WASHINGTON — Republican Sen. Pat Toomey on Sunday called Russian President Vladimir Putin "a dangerous man and a thug" and said Russia has not been adequately punished for its attempts to meddle in last year's presidential election.
"I think we have to raise the cost to Putin for the outrageous behavior he's committed," the Pennsylvania senator said on "Meet The Press."
Toomey noted that the Senate did vote for tougher sanctions on Russia earlier this year, which included a Congressional review over any president who tried to lift the sanctions unilaterally. But he said more needs to be done.
President Donald Trump on Sunday claimed he was "with" the U.S. intelligence agencies on their conclusion that Russia attempted to interfere with the 2016 election, after sparking an uproar on Saturday by seeming to side with Putin's constant denial that Russia was involved. The president told reporters aboard Air Force One that Putin "said he absolutely did not meddle in our election. He did not do what they are saying he did."

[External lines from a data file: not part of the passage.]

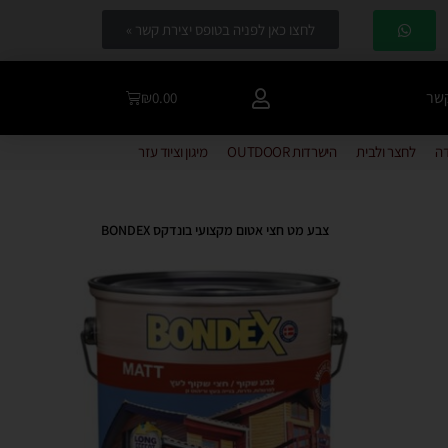
לחצו כאן לפניה בטופס יצירת קשר »
קשר
₪
0.00
דה
לחצר ולבית
הישרדות OUTDOOR
מיגון וציוד עזר
צבע מט חצי אטום מקצועי בונדקס BONDEX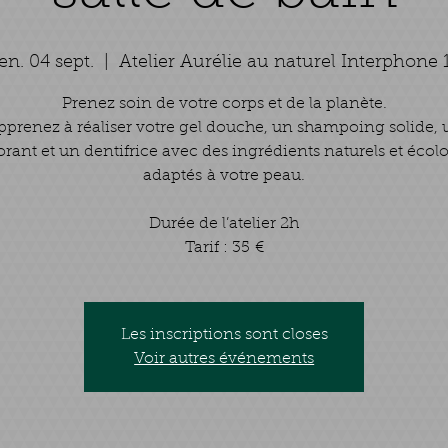
en. 04 sept.
  |  
Atelier Aurélie au naturel Interphone 
Prenez soin de votre corps et de la planète.
pprenez à réaliser votre gel douche, un shampoing solide, 
rant et un dentifrice avec des ingrédients naturels et écol
adaptés à votre peau.
Durée de l’atelier 2h
Tarif : 35 €
Les inscriptions sont closes
Voir autres événements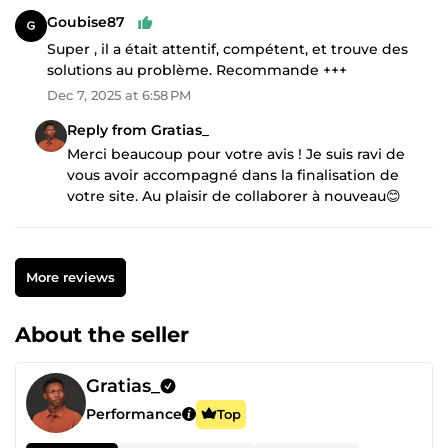
Goubise87
Super , il a était attentif, compétent, et trouve des
solutions au problème. Recommande +++
Dec 7, 2025 at 6:58 PM
Reply from Gratias_
Merci beaucoup pour votre avis ! Je suis ravi de
vous avoir accompagné dans la finalisation de
votre site. Au plaisir de collaborer à nouveau😊
More reviews
About the seller
Gratias_
Performance
Top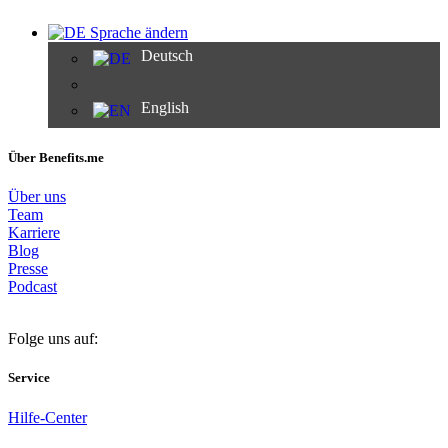
Sprache ändern
Deutsch
English
Über Benefits.me
Über uns
Team
Karriere
Blog
Presse
Podcast
Folge uns auf:
Service
Hilfe-Center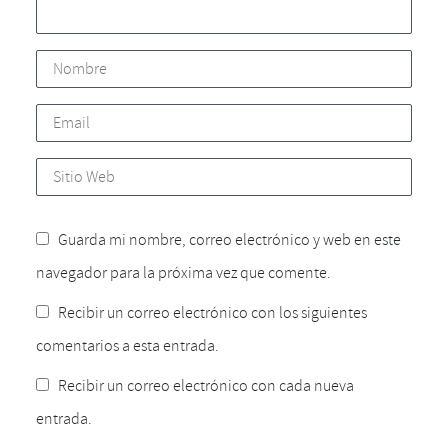
Guarda mi nombre, correo electrónico y web en este
navegador para la próxima vez que comente.
Recibir un correo electrónico con los siguientes
comentarios a esta entrada.
Recibir un correo electrónico con cada nueva
entrada.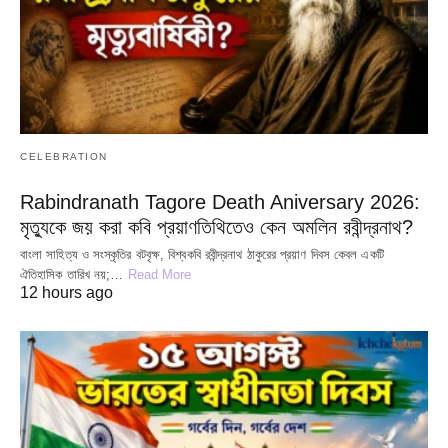
CELEBRATION
Rabindranath Tagore Death Aniversary 2026:
মৃত্যুকে জয় করা কবি প্রয়াণতিথিতেও কেন অমলিন রবীন্দ্রনাথ?
বাংলা সাহিত্য ও সংস্কৃতির বটবৃক্ষ, বিশ্বকবি রবীন্দ্রনাথ ঠাকুরের প্রয়াণ দিবস কেবল একটি
ঐতিহাসিক তারিখ নয়;…
Read More
12 hours ago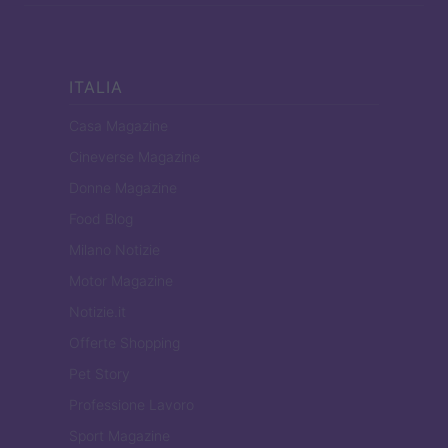
ITALIA
Casa Magazine
Cineverse Magazine
Donne Magazine
Food Blog
Milano Notizie
Motor Magazine
Notizie.it
Offerte Shopping
Pet Story
Professione Lavoro
Sport Magazine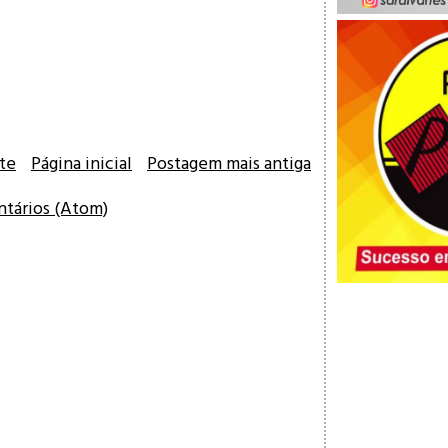
te
Página inicial
Postagem mais antiga
ntários (Atom)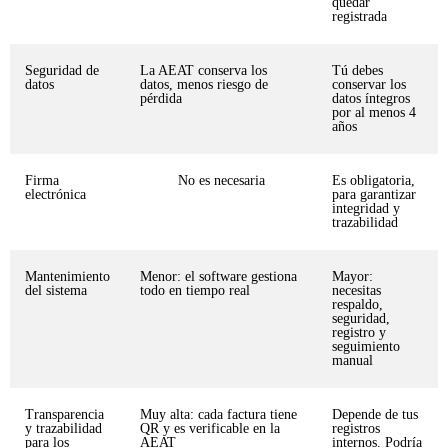
quedar
registrada
Seguridad de
La AEAT conserva los
Tú debes
datos
datos, menos riesgo de
conservar los
pérdida
datos íntegros
por al menos 4
años
Firma
No es necesaria
Es obligatoria,
electrónica
para garantizar
integridad y
trazabilidad
Mantenimiento
Menor: el software gestiona
Mayor:
del sistema
todo en tiempo real
necesitas
respaldo,
seguridad,
registro y
seguimiento
manual
Transparencia
Muy alta: cada factura tiene
Depende de tus
y trazabilidad
QR y es verificable en la
registros
para los
AEAT
internos. Podría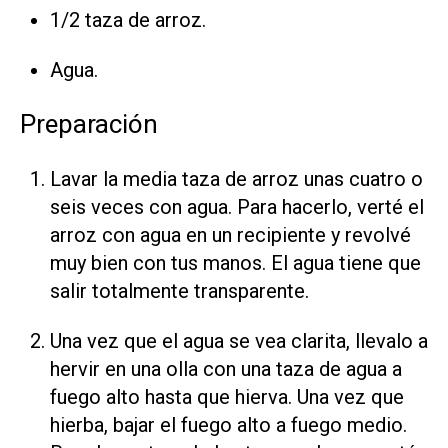
1/2 taza de arroz.
Agua.
Preparación
Lavar la media taza de arroz unas cuatro o
seis veces con agua. Para hacerlo, verté el
arroz con agua en un recipiente y revolvé
muy bien con tus manos. El agua tiene que
salir totalmente transparente.
Una vez que el agua se vea clarita, llevalo a
hervir en una olla con una taza de agua a
fuego alto hasta que hierva. Una vez que
hierba, bajar el fuego alto a fuego medio.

But on Sunday, Trump walked back his initial language, saying, "I believe [Putin] believes that, and that's very important for somebody to believe. I believe that he feels that he and Russia did not meddle in the election. As to whether I believe it or not, I'm with our agencies, especially as currently constituted with their leadership."
Also on Sunday's "Meet The Press," White House Legislative Affairs Director Marc Short tried to clarify that Trump "concurred with the January 2017 assessment he was provided by the intelligence community."
Toomey, meanwhile, declined to speculate on why the president offered such murky language on Putin's in his campaign against Hillary Clinton.
"I don't spend a lot of time trying to evaluate and analyze why the president comes to the conclusions he comes to," Toomey said. "In my view, I think it's clear that President Putin orchestrated an effort to meddle and disrupt our elections. I think he does that routinely in Western democracies. I think he has a variety of reasons for doing it. I don't think there's anything at all that we can trust that comes out of Putin's mouth. I think he's a dangerous man and a thug. And, look, I think that's the view of many of my colleagues."